What is needed
Report each line from the records where the string "partage" turns up.

Transcribed page contents
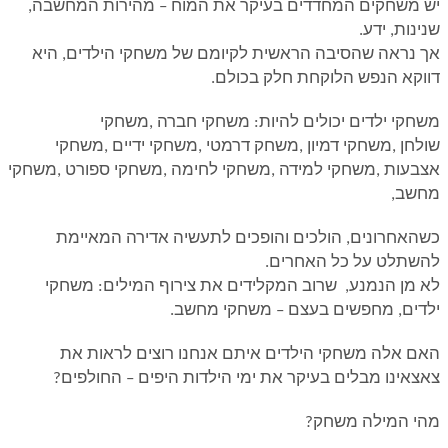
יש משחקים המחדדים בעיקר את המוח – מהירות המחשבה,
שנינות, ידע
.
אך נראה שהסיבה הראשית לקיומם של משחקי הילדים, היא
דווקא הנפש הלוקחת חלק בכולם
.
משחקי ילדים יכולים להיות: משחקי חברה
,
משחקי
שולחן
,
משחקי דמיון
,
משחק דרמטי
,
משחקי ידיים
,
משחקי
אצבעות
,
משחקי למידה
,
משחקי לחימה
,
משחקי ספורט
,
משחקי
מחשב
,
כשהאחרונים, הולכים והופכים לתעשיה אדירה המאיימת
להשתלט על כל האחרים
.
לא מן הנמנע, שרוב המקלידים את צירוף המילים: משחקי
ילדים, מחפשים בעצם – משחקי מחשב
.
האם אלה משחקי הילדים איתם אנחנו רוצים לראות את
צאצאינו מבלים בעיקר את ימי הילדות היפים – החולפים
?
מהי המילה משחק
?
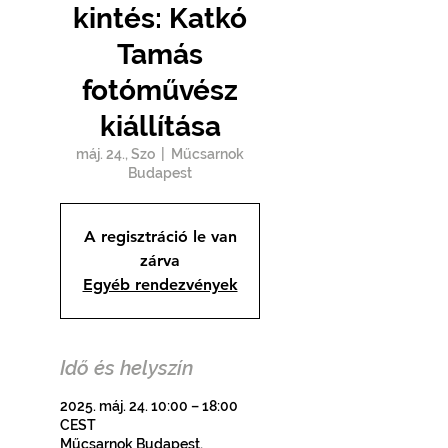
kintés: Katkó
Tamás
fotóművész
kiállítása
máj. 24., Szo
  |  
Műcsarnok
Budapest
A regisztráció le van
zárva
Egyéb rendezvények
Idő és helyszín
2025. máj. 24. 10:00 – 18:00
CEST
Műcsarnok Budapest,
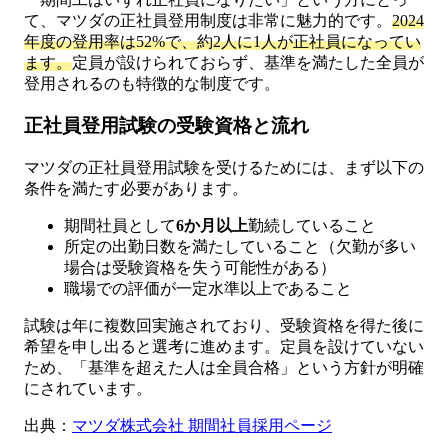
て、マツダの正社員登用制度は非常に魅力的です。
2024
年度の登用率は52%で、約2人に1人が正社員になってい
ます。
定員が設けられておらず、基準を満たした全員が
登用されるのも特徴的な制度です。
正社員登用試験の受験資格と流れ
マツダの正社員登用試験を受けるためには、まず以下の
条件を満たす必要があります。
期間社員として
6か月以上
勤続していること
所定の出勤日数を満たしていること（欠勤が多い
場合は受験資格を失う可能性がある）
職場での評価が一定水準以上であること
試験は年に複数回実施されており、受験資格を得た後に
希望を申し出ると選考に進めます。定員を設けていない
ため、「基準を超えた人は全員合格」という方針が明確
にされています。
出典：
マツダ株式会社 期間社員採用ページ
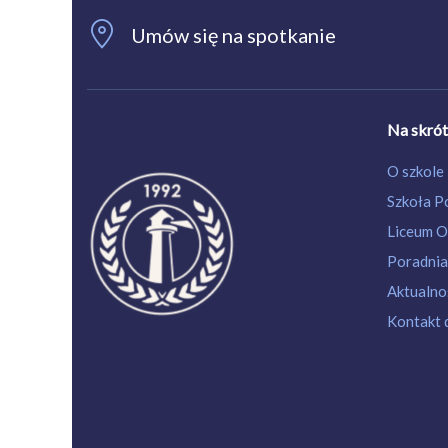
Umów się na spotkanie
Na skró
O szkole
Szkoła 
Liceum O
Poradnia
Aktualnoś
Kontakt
==
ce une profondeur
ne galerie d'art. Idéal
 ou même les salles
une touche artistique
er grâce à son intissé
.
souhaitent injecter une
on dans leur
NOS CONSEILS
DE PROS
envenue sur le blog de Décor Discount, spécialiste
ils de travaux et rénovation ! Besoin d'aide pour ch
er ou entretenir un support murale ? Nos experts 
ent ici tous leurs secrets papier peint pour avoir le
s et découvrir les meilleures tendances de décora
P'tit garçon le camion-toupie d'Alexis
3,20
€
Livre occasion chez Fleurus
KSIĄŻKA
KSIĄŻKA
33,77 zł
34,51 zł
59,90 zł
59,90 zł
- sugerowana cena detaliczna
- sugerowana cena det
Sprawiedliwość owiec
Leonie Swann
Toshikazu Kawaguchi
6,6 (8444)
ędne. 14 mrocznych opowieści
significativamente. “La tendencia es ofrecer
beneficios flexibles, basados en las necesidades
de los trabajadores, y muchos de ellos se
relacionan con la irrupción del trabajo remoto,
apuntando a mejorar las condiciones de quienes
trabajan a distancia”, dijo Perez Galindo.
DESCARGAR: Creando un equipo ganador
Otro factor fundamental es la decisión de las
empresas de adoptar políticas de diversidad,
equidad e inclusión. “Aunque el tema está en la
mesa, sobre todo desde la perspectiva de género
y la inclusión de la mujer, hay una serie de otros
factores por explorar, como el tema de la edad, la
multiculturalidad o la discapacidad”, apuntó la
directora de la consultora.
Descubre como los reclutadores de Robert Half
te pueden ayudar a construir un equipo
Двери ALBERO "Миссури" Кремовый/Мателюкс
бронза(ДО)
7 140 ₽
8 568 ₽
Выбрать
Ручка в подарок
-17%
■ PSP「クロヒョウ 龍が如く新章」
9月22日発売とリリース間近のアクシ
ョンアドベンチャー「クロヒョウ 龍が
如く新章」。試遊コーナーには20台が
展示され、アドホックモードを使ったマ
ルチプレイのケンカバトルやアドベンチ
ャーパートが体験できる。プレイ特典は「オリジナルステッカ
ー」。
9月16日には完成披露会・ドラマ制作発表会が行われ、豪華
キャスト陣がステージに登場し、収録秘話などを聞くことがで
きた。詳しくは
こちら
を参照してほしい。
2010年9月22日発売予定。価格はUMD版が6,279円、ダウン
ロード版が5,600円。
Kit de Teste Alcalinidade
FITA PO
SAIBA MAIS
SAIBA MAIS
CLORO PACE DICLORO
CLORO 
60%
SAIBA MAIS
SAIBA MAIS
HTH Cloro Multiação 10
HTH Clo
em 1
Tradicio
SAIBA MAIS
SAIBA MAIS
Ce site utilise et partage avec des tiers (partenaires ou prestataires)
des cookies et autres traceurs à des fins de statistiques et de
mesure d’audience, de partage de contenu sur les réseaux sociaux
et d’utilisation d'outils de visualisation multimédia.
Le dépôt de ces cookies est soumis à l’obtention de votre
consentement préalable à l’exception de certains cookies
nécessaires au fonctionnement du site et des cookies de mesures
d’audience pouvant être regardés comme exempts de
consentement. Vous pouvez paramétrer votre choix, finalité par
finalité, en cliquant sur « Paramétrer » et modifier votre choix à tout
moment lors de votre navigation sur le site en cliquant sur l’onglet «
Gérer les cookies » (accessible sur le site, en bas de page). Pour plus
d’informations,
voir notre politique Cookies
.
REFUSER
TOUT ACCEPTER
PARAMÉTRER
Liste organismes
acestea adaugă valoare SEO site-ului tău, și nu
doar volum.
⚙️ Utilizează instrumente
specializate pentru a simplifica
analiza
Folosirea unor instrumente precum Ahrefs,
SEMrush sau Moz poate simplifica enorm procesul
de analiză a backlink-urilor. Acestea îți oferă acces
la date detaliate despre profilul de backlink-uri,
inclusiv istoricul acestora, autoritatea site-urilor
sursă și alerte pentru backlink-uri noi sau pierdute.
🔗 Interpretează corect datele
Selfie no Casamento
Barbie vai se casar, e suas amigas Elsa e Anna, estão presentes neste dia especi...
--
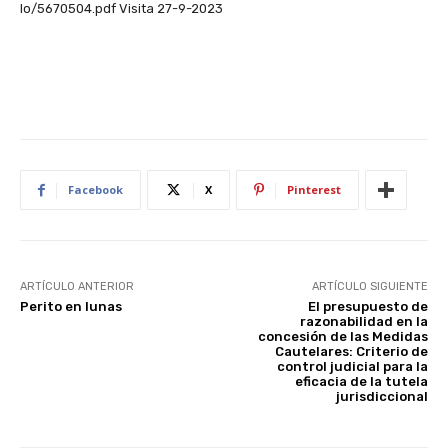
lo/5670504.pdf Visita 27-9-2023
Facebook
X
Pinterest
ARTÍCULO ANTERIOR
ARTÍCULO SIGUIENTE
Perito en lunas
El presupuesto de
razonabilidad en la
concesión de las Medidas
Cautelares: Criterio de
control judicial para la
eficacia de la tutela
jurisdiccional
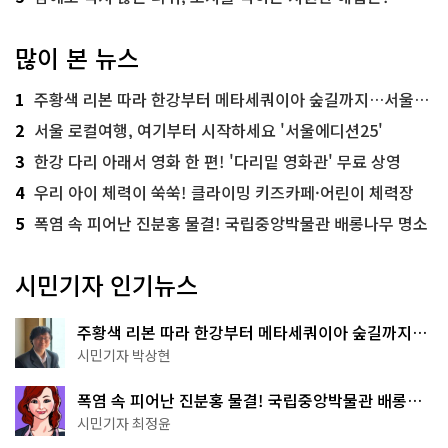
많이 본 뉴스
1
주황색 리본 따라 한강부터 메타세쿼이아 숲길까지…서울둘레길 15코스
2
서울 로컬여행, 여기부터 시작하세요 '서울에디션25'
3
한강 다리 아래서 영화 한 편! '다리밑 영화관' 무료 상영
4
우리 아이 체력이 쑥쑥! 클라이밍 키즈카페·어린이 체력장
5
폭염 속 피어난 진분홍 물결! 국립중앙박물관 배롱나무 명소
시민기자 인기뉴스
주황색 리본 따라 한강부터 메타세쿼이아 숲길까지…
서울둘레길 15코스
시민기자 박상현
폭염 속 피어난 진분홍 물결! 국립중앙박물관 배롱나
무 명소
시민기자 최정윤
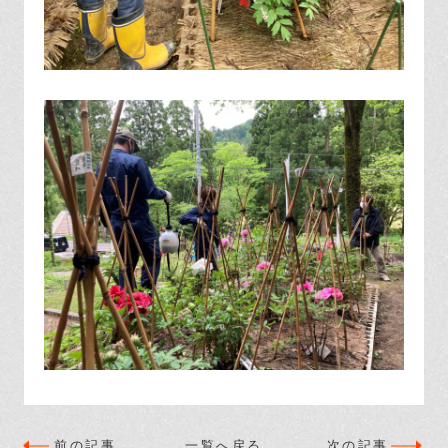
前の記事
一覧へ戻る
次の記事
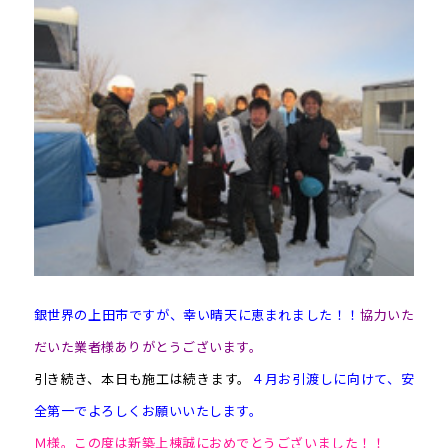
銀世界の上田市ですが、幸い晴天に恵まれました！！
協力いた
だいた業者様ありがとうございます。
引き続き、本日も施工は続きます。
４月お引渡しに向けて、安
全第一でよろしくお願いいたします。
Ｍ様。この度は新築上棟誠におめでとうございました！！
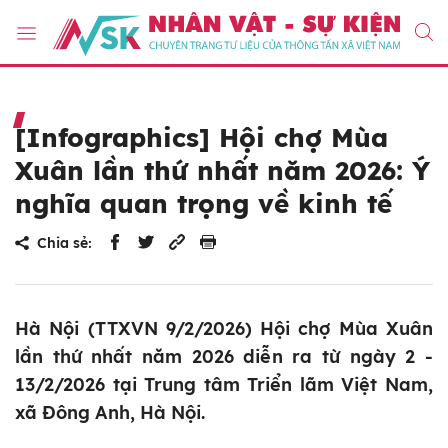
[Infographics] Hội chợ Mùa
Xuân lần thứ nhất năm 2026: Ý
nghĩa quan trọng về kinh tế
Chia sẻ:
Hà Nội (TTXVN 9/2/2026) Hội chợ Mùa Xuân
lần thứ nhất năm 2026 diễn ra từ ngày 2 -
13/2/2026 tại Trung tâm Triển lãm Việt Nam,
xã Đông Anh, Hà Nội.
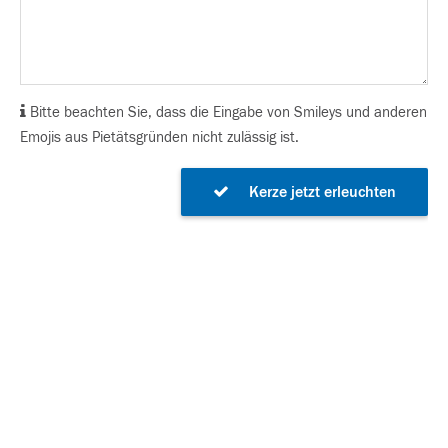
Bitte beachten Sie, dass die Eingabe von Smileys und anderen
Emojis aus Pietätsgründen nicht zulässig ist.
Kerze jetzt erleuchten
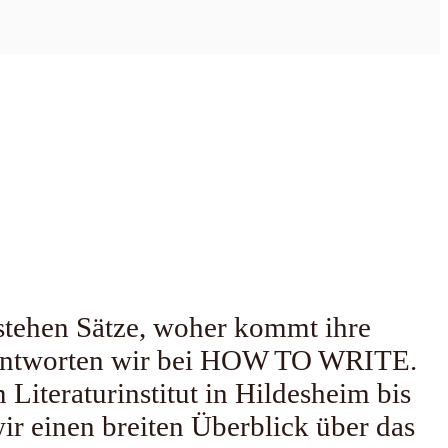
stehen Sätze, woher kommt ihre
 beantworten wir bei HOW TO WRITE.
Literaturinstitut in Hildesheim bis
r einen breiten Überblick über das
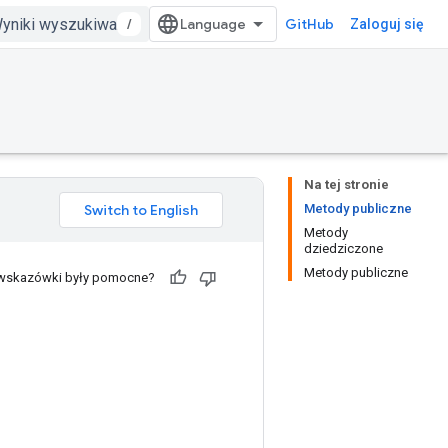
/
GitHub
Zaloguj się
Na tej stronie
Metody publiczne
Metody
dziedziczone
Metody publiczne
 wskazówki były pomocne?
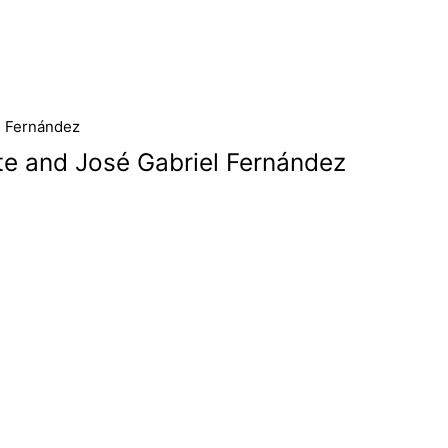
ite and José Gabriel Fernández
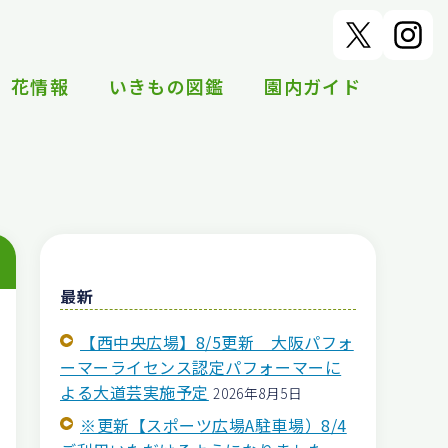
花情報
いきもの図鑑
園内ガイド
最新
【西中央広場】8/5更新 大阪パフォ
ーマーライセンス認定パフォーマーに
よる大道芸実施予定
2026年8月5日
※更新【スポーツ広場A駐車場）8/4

Answer box
Ce site utilise et partage avec des tiers (partenaires ou prestataires)
mesure d’audience, de partage de contenu sur les réseaux sociaux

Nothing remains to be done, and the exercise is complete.